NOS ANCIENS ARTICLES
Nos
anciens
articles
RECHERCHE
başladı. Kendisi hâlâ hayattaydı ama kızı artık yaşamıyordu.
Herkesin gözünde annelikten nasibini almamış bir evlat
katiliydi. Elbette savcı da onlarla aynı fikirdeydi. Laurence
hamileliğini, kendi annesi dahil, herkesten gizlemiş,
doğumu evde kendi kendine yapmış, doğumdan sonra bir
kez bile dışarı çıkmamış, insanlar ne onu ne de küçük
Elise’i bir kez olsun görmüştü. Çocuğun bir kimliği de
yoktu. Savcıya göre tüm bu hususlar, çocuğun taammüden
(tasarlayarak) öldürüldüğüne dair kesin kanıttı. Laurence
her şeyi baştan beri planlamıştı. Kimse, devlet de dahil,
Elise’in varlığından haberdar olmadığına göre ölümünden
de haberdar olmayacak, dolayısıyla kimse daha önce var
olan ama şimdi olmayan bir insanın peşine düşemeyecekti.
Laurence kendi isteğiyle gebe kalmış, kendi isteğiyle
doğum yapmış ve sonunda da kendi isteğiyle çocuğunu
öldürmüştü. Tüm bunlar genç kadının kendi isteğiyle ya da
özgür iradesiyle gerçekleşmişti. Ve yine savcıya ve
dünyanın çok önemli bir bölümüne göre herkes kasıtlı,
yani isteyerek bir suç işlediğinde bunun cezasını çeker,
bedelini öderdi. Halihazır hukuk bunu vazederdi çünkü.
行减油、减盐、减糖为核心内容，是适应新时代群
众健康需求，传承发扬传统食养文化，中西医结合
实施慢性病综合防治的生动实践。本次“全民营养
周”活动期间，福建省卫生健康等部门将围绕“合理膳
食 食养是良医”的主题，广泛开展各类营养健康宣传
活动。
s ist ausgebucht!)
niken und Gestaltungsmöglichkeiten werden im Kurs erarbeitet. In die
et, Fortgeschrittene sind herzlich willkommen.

----------

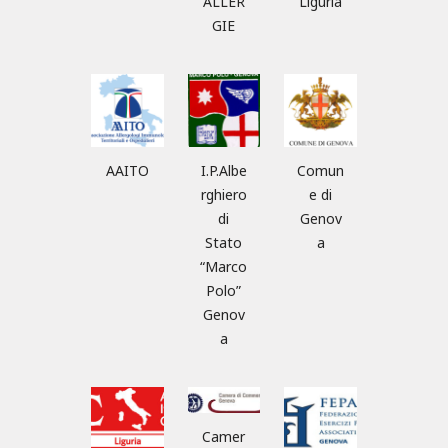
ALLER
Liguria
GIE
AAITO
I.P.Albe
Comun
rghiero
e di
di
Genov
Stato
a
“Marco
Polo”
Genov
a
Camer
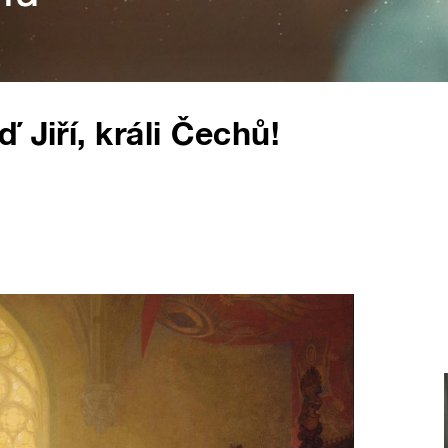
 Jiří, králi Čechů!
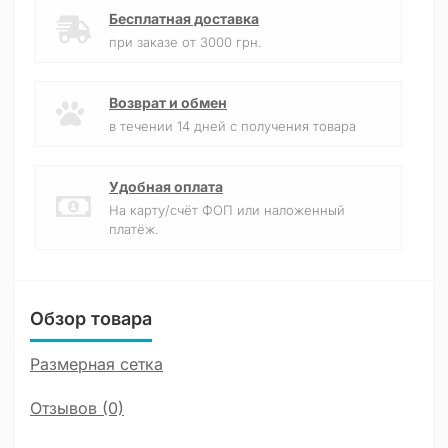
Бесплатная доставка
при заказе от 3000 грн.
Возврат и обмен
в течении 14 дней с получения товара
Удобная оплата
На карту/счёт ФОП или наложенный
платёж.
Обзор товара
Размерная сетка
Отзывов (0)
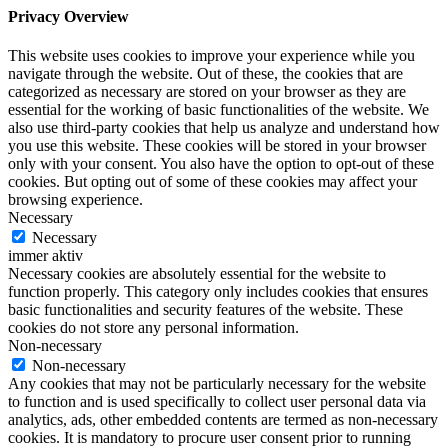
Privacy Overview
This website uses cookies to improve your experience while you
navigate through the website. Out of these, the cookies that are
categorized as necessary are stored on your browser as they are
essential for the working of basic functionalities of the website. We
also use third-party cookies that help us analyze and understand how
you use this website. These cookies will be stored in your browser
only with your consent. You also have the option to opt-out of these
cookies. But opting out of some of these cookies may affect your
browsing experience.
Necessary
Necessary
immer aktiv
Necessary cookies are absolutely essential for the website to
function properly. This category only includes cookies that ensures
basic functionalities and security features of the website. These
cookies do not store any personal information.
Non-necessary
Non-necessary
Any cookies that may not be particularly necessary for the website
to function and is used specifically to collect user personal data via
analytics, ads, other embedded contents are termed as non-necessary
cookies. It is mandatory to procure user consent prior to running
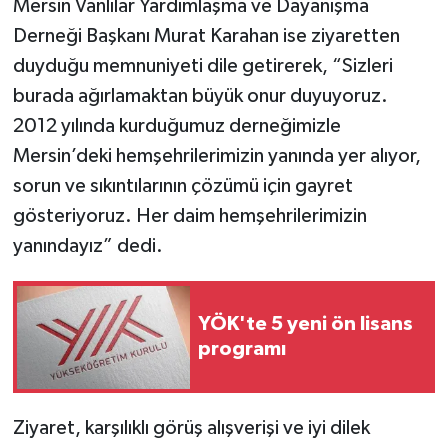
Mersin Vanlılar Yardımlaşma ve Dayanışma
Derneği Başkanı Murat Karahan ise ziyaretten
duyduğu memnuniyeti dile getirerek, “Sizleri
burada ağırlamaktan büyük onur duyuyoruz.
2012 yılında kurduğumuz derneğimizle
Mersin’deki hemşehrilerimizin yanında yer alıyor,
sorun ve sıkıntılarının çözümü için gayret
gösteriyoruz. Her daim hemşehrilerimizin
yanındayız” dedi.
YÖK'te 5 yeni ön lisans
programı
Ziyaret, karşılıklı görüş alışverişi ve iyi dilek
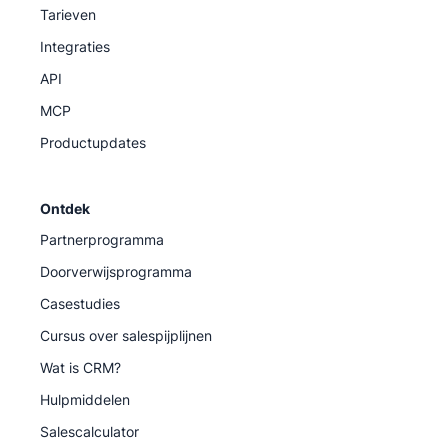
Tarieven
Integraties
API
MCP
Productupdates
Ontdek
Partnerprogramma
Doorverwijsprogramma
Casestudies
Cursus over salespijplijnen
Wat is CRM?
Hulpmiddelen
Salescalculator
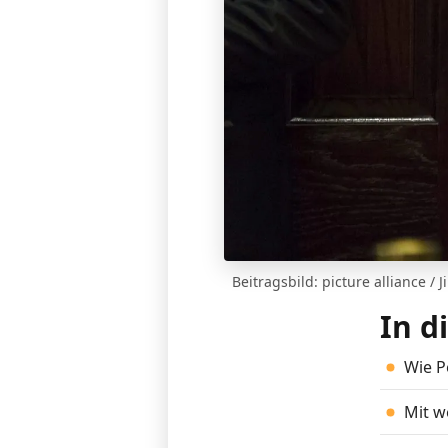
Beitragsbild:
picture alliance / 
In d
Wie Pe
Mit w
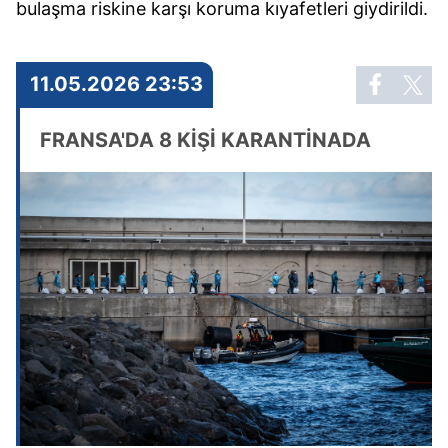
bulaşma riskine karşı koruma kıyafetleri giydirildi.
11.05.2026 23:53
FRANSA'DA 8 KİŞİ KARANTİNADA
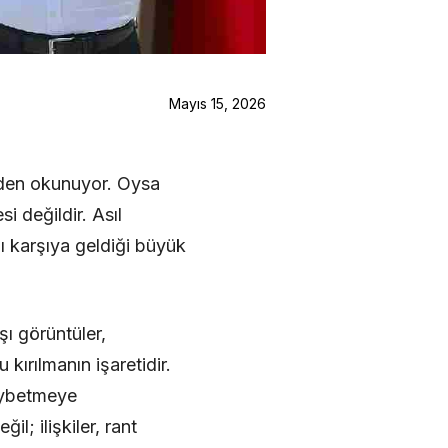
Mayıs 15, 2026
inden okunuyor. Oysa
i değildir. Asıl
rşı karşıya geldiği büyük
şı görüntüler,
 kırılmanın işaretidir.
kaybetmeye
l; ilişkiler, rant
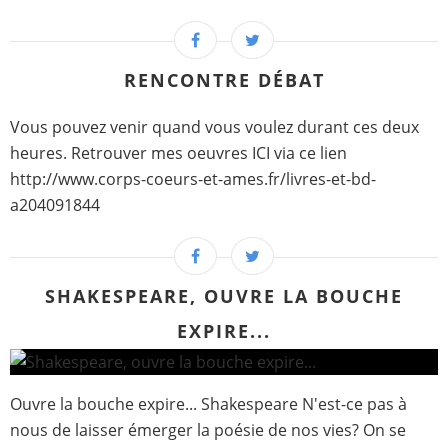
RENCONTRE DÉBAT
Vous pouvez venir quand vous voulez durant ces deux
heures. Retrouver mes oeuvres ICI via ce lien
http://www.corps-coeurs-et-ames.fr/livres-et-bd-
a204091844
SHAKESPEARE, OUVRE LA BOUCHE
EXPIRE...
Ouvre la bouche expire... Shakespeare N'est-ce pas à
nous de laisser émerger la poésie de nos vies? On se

----------

All that should be written out is the stretch of lines above between the one holding "NOS ANCIENS ARTICLES" and the one holding "众健康需求，传承发扬传统食养文化，中西医结合", inclusive, exactly as given.

-- Exercise response --
NOS ANCIENS ARTICLES
Nos
anciens
articles
RECHERCHE
başladı. Kendisi hâlâ hayattaydı ama kızı artık yaşamıyordu.
Herkesin gözünde annelikten nasibini almamış bir evlat
katiliydi. Elbette savcı da onlarla aynı fikirdeydi. Laurence
hamileliğini, kendi annesi dahil, herkesten gizlemiş,
doğumu evde kendi kendine yapmış, doğumdan sonra bir
kez bile dışarı çıkmamış, insanlar ne onu ne de küçük
Elise’i bir kez olsun görmüştü. Çocuğun bir kimliği de
yoktu. Savcıya göre tüm bu hususlar, çocuğun taammüden
(tasarlayarak) öldürüldüğüne dair kesin kanıttı. Laurence
her şeyi baştan beri planlamıştı. Kimse, devlet de dahil,
Elise’in varlığından haberdar olmadığına göre ölümünden
de haberdar olmayacak, dolayısıyla kimse daha önce var
olan ama şimdi olmayan bir insanın peşine düşemeyecekti.
Laurence kendi isteğiyle gebe kalmış, kendi isteğiyle
doğum yapmış ve sonunda da kendi isteğiyle çocuğunu
öldürmüştü. Tüm bunlar genç kadının kendi isteğiyle ya da
özgür iradesiyle gerçekleşmişti. Ve yine savcıya ve
dünyanın çok önemli bir bölümüne göre herkes kasıtlı,
yani isteyerek bir suç işlediğinde bunun cezasını çeker,
bedelini öderdi. Halihazır hukuk bunu vazederdi çünkü.
行减油、减盐、减糖为核心内容，是适应新时代群
众健康需求，传承发扬传统食养文化，中西医结合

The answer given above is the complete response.